= Task directions =
Only lines containing the word "dossier" belong in the answer; copy each one from the records.

= Working data =
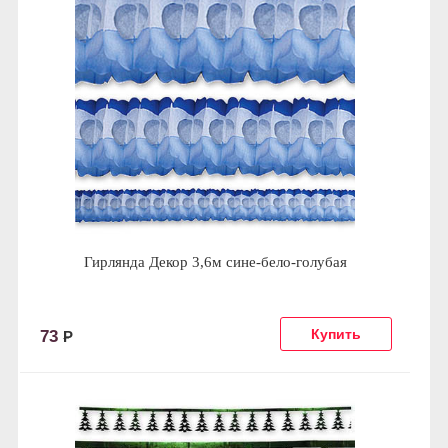
Гирлянда Декор 3,6м сине-бело-голубая
73
Р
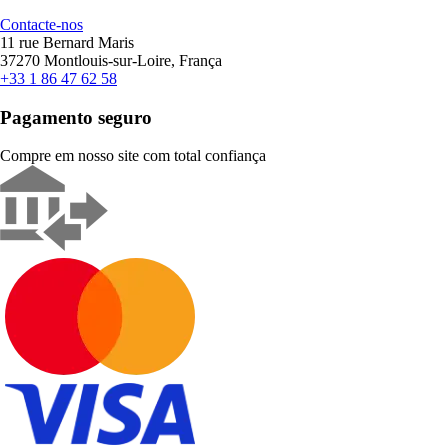
Contacte-nos
11 rue Bernard Maris
37270 Montlouis-sur-Loire, França
+33 1 86 47 62 58
Pagamento seguro
Compre em nosso site com total confiança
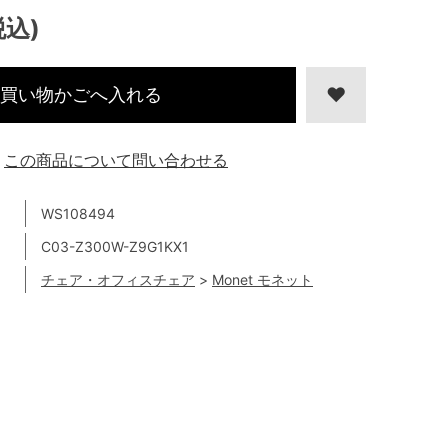
税込)
買い物かごへ入れる
この商品について問い合わせる
WS108494
C03-Z300W-Z9G1KX1
チェア・オフィスチェア
>
Monet モネット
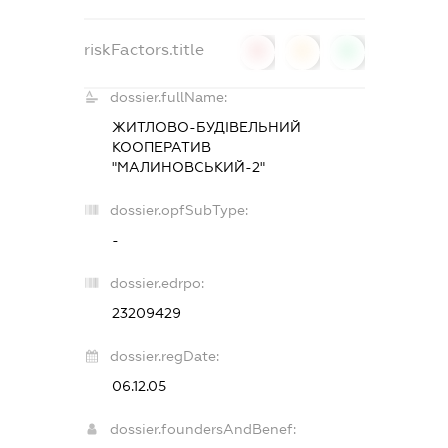
riskFactors.title
0
0
0
dossier.fullName:
ЖИТЛОВО-БУДІВЕЛЬНИЙ
КООПЕРАТИВ
"МАЛИНОВСЬКИЙ-2"
dossier.opfSubType:
-
dossier.edrpo:
23209429
dossier.regDate:
06.12.05
dossier.foundersAndBenef:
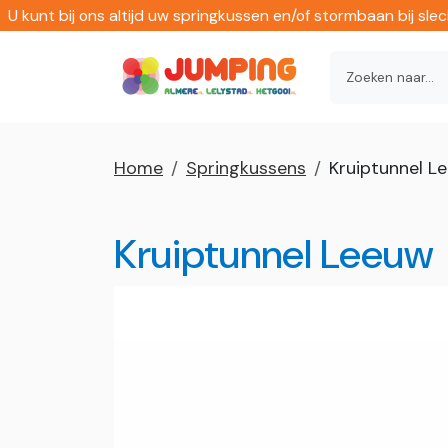
U kunt bij ons altijd uw springkussen en/of stormbaan bij sl
Home
Springkussens
Kruiptunnel L
Kruiptunnel Leeuw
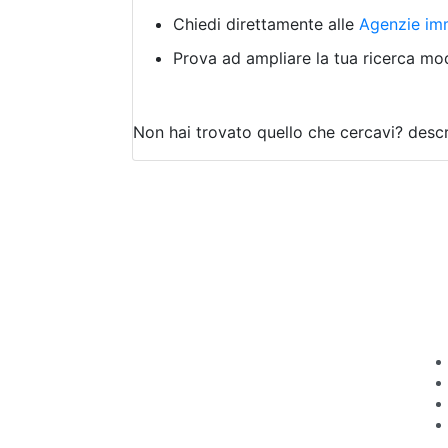
Chiedi direttamente alle
Agenzie imm
Prova ad ampliare la tua ricerca modi
Non hai trovato quello che cercavi?
descr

= Answer space =
dossier.fullName:
dossier.opfSubType:
dossier.edrpo:
dossier.regDate:
dossier.foundersAndBenef:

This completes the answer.